Architecture Decisions

39,278

Opinions On Disk

What's already settled, from research and synthesis:

Treatment Taxonomy

16/5 hierarchical schema from Demir & Canbaz (2025), derived from Hellyer (2018). Not invented; adopted with reason.

Granularity

Paragraph as the primary unit, with sentence-level offsets where finer granularity helps. Document-level was rejected.

Edge Schema

One treatment edge type plus 19 non-treatment edges. Multi-label is required; ~19% of citing relationships have more than one acceptable label.

Evaluation

Severity-weighted error metric, not standard accuracy. A 40-relationship Delaware gold set is being hand-labeled for the canonical benchmark.

Storage

Postgres primary with Neo4j mirror. Append-only temporal edges with as_of_date so the graph is queryable as of any point in time.

Interface

MCP-primary, thin REST secondary, stateless. Three-tier auth: anonymous A2J, API-key developer, OAuth commercial, all hitting the same server.

What's still pending: the Delaware gold-set annotation pass, the open cartography research thread (route-planning techniques and the citation-graph structural study), and the M1 build itself. A technical spec exists; small fixture-backed interface prototypes are exercising the design commitments before any production code is written.

The Slow Way

This is the project on my desk where I've deliberately slowed down twice. Most of what I build is faster: a weekend prototype, a working app within a month. Catena isn't that. The whole strategic thesis depends on getting the substrate right, and the substrate is a typed knowledge graph with a benchmark and a governance model and an open-data path. That's worth not rushing.

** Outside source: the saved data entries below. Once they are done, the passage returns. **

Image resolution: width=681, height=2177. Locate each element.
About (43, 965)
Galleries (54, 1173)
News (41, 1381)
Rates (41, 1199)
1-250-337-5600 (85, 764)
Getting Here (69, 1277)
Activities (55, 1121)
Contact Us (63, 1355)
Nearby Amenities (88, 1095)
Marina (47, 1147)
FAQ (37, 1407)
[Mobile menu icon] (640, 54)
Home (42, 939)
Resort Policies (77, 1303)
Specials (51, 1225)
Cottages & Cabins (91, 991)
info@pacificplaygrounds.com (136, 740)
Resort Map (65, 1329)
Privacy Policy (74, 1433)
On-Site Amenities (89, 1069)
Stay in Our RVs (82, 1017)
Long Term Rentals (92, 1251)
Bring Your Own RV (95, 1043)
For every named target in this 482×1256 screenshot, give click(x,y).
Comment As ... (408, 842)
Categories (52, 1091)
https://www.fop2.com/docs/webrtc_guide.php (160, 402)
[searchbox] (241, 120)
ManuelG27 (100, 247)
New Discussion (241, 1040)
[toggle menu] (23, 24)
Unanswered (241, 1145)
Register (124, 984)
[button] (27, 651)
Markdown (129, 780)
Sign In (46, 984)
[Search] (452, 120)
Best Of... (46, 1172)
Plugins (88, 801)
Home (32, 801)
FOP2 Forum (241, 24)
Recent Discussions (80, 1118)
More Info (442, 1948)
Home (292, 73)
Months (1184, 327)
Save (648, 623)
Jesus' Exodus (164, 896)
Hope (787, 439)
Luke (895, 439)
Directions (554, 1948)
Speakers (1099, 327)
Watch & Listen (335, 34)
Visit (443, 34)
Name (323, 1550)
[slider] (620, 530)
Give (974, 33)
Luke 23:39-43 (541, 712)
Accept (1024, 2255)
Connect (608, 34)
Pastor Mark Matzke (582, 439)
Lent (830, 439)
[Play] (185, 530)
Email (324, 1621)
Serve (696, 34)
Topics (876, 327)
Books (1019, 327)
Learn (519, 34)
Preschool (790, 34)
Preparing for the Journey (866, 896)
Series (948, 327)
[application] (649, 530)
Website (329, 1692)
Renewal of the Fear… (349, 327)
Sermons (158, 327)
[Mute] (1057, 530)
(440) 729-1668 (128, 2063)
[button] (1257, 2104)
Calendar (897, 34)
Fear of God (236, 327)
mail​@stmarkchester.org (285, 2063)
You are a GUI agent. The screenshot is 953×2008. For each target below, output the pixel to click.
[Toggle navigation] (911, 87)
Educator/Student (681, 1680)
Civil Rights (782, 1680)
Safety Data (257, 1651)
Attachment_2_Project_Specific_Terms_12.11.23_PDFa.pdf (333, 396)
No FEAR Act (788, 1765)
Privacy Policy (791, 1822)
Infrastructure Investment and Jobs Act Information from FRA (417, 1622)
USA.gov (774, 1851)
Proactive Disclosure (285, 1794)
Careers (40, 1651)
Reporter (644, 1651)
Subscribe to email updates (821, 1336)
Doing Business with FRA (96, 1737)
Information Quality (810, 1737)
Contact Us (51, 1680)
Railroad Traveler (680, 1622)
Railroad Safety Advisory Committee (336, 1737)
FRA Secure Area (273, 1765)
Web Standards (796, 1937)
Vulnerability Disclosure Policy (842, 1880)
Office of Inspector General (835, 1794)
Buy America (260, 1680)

The research-before-spec posture is also a hedge against my own enthusiasm. There's substantial prior art here — Hellyer's taxonomy, Qura's graph architecture (now part of Legora), the LKIF and KeyCite/Shepard's heritage, the CourtListener data model. The fastest way to move past it confidently is to read it first.

The name Catena is a working title. In legal usage, a "catena of cases" is a chain of authority — a sequence of decisions that together support a proposition. It seemed like the right name for a system whose core operation is linking authority to authority by typed weight.